You wrote 500 in Distance (x), may I know why? This is half of rod's length. I tested there various values but the result in Maximum Deflection at Center (y) stayed the same again....

This distance is used to calculate the displacement of ANY point along the beam, where as the the maximum delfection is the point where the displacement is largest, and there is only one point that occurs: the centre of the beam. If that really confuses you just ignore that parameter and concentrate of the maximum deflection.

 

[Eagle9]

Pinwheel

No I didnt, if you look closely i wrote 1.000 not 1,000.

Oh, I confused comma with dot, actually 1.000 and 1,000 means different numbers in USA and in Europe

This distance is used to calculate the displacement of ANY point along the beam, where as the maximum deflection is the point where the displacement is largest, and there is only one point that occurs: the centre of the beam. If that really confuses you just ignore that parameter and concentrate of the maximum deflection.

Well, actually I need only maximum deflection

So, now I know how to calculate the deflection, but if it is too high the rod probably breaks into two pieces, how this can be estimated? In case of my 1000 m length rod the deflection was 36 meters, I think that it is not high, but if it was 500 m? The rod would be broken or what?

 

[Pinwheel]

Oh, I confused comma with dot, actually 1.000 and 1,000 means different numbers in USA and in Europe

Ha! Well I'm not in the USA I'm in the UK and we dont use dots we use commas.

So, now I know how to calculate the deflection, but if it is too high the rod probably breaks into two pieces, how this can be estimated? In case of my 1000 m length rod the deflection was 36 meters, I think that it is not high, but if it was 500 m? The rod would be broken or what?

The deflection doesnt mean anything unless you know what the properties of the material, such as Yield Stress and Ultimate Tensile Strength are. In this case you will need to know the stress in the beam, not the deflection.

 

[Eagle9]

Pinwheel

The deflection doesnt mean anything unless you know what the properties of the material, such as Yield Stress and Ultimate Tensile Strength are. In this case you will need to know the stress in the beam, not the deflection.

Ok, and where can I find/calculate the value of stress in the beam?

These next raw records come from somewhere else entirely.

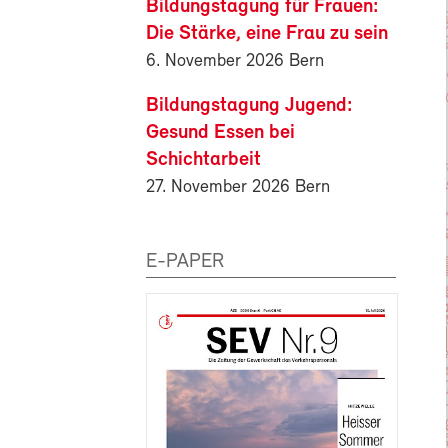
Bildungstagung für Frauen:
Die Stärke, eine Frau zu sein
6. November 2026 Bern
Bildungstagung Jugend:
Gesund Essen bei
Schichtarbeit
27. November 2026 Bern
E-PAPER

As for Deflection, in our case it was equal to 36 meters for 1 000 long rod- about 3 % and I think that it is acceptable, could you please tell me where is limit for Deflection? 10 % (from rod’s length of course)? 20%

 

[Pinwheel]

As for Deflection, in our case it was equal to 36 meters for 1 000 long rod- about 3 % and I think that it is acceptable, could you please tell me where is limit for Deflection? 10 % (from rod’s length of course)? 20%

The limit would be based on stress, not deflection, and WHAT MATERIAL. Think about it, if you had two identical sized beams: one made of rubber and one made from steel, what sense would there be in both having a deflection "limit". Rubber can bend much more without breaking. So click on stress on the calculator, the button is right there. And compare it against yield or ultimate tensile stress.

 

[Eagle9]

Pinwheel

The limit would be based on stress, not deflection, and WHAT MATERIAL. Think about it, if you had two identical sized beams: one made of rubber and one made from steel, what sense would there be in both having a deflection "limit". Rubber can bend much more without breaking. So click on stress on the calculator, the button is right there. And compare it against yield or ultimate tensile stress.

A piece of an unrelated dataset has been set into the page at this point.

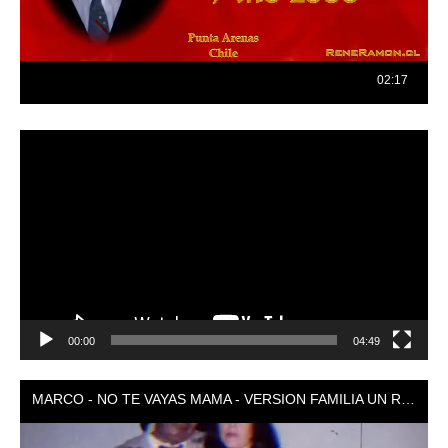
Reproductor
de
vídeo
00:00
04:49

Ok, I put in that calculator the same data:

I need to compare this 0.347 GPa (or maybe -2.73 × 10^8 N-m?) to yield or ultimate strengths, these value are available here: http://en.wikipedia.org/wiki/Yield_stress but not for Carbon nanotubes but let’s assume that Carbon Fiber (CF, CFK) and Carbon nanotubes are the same (still both of them are Carbon), the Ultimate strength for this material is 5650 MPa, or 5.65 GPa and this is more than 0.347 GPa, so the rod will not be broken, right?

 

[Dywyddyr]

It's the same problem as in your earlier thread: compare the total stress to the actual strength (e.g. the ultimate strength multiplied by the cross-sectional area).